There has been significant interest from Self Managed Superannuation Fund (“SMSF”) investors in the national rental affordability scheme (“NRAS”), which is designed to encourage large-scale investment in affordable housing. The NRAS offers tax and cash incentives to providers of new dwellings on the condition that they are rented to low- and moderate-income households at 20% below market rates. NRAS offers annual incentives for a period of 10 years.
NRAS has been promoted heavily in recent years with advertisements taking advantage of the $100,000 ‘financial incentive’ if the property is held over 10 years.

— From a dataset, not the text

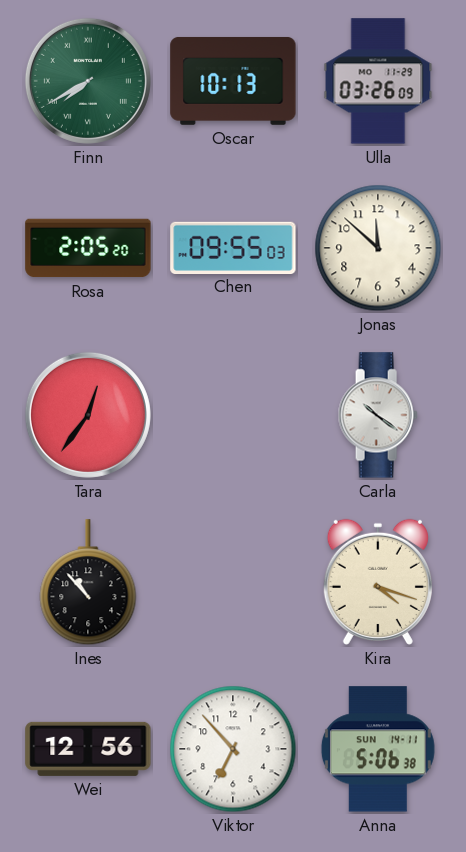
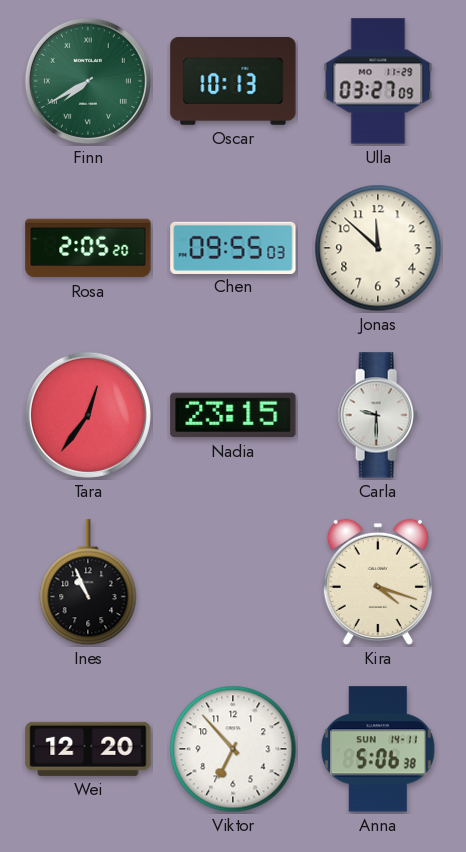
Ulla: 03:26 -> 03:27
Nadia: none -> 23:15
Carla: 10:21 -> 9:30
Ines: 10:53 -> 10:56
Wei: 12:56 -> 12:20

However, NRAS has been dealt a severe blow with the 2014 budget announcement which many SMSF property advisors were expecting.
Ivan Filipovic from Redwood Advisory says “There’s good NRAS and bad NRAS, SMSF Investors always need to be cautious when presented with claims which appear too good to be true and should do their due diligence on the property including an assessment of price, location and yield, before investing.”
The Abbott Government will achieve savings of $235.2 million over three years by not proceeding with Round 5 of NRAS.
Funding for incentives from earlier rounds that are uncontracted or not used within agreed timeframes will be returned to the Budget. Funding for tenanted NRAS properties is not affected.
So that’s the end of NRAS….for now, lobbying may occur however it may fall on a deaf ear from the Abbott Government.
Disclaimer – The content has been prepared without taking account of the objectives, financial situation or needs of a particular individual and does not constitute financial product advice.